The Jain Family Institute (JFI), a family foundation and think tank based in New York, and the Economic Security Project (ESP) are currently working on a pilot that seeks to get at these and a few more novel questions that the existing research on basic income has left unsettled. JFI and ESP both worked on a task force report released last month by the city of Newark, which recommended beginning a pilot program in the city to test guaranteed income and pushed for a federal guaranteed income policy.

That pilot’s preparations are currently ongoing, and Sidhya Balakrishnan, director of research at JFI, says it is consciously designed to avoid duplicating past guaranteed income pilots. Specifically, the pilot will be focused on determining the optimal amount and frequency with which a guaranteed income can be delivered.

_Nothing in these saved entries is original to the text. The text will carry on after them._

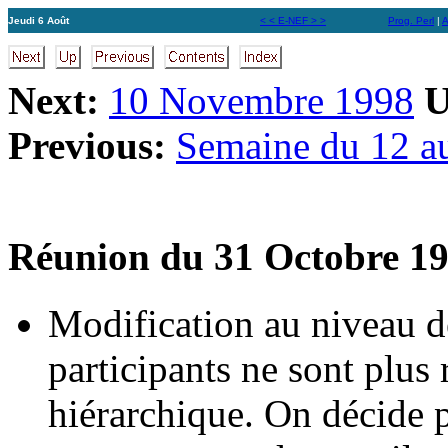
Jeudi 6 Août
< < E-NEF > >
Prog. Perl
|
A
Next:
10 Novembre 1998
U
Previous:
Semaine du 12 a
Réunion du 31 Octobre 1
Modification au niveau de
participants ne sont plus 
hiérarchique. On décide p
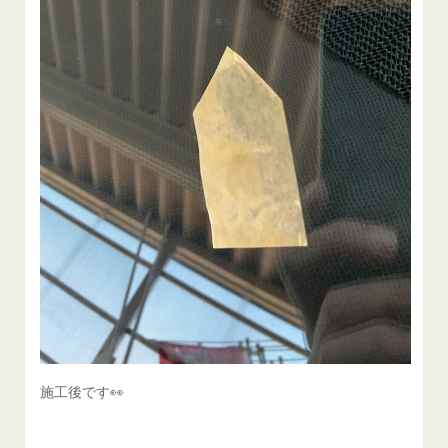
施工後です👀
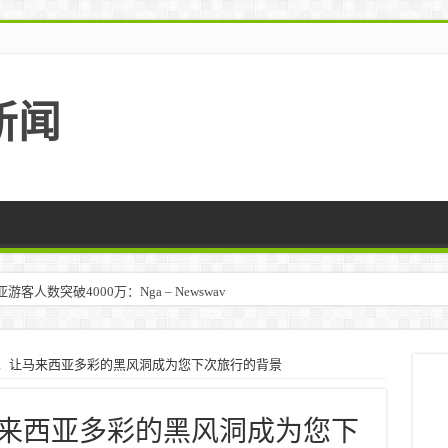
新闻
人数突破4000万：Nga – Newswav
马来西亚 – TravelBiz Monitor
a 一样，让马来西亚多彩的黑风洞成为您下次旅行的背景
样，让马来西亚多彩的黑风洞成为您下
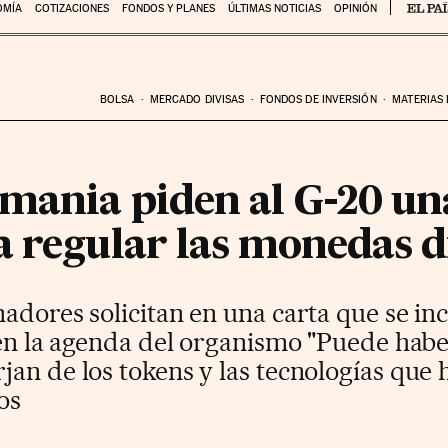
OMÍA
COTIZACIONES
FONDOS Y PLANES
ÚLTIMAS NOTICIAS
OPINIÓN
BOLSA
MERCADO DIVISAS
FONDOS DE INVERSIÓN
MATERIAS
emania piden al G-20 un
 regular las monedas di
dores solicitan en una carta que se incl
O en la agenda del organismo "Puede hab
an de los tokens y las tecnologías que h
os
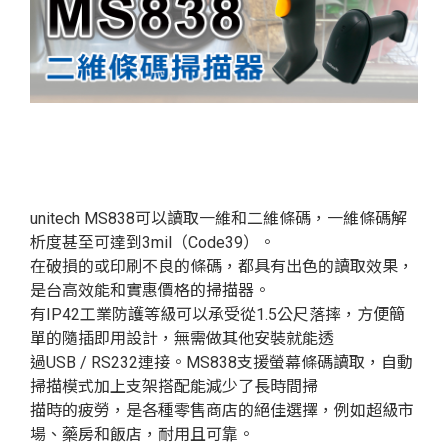
unitech MS838可以讀取一維和二維條碼，一維條碼解
析度甚至可達到3mil（Code39）。
在破損的或印刷不良的條碼，都具有出色的讀取效果，
是台高效能和實惠價格的掃描器。
有IP42工業防護等級可以承受從1.5公尺落摔，方便簡
單的隨插即用設計，無需做其他安裝就能透
過USB / RS232連接。MS838支援螢幕條碼讀取，自動
掃描模式加上支架搭配能減少了長時間掃
描時的疲勞，是各種零售商店的絕佳選擇，例如超級市
場、藥房和飯店，耐用且可靠。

How much different would a $200 per-month benefit be from a $600 per-month benefit? (These are just examples, not the actual ones that will be tested.) How would debt, savings, etc., evolve under a benefit that’s delivered in one lump sum once a year versus one delivered every two weeks? (Again, these time intervals are just examples.)

These are parameters of a guaranteed income policy that haven’t been tested extensively yet, and Balakrishnan argues the Newark trial is well-equipped to answer. “There’s very little evidence on what the optimal cash subsidy looks like,” Balakrishnan told me. “You need evidence with a large sample size. It’s also important to know when people need that money.”

The Newark pilot is still fundraising; running a sufficiently large study like this can easily run into the millions of dollars. But the hope is that the Newark study, supported by groups like Mayors for a Guaranteed Income, can provide us with new scientific data on the effects of basic income and related policies, not just advocacy.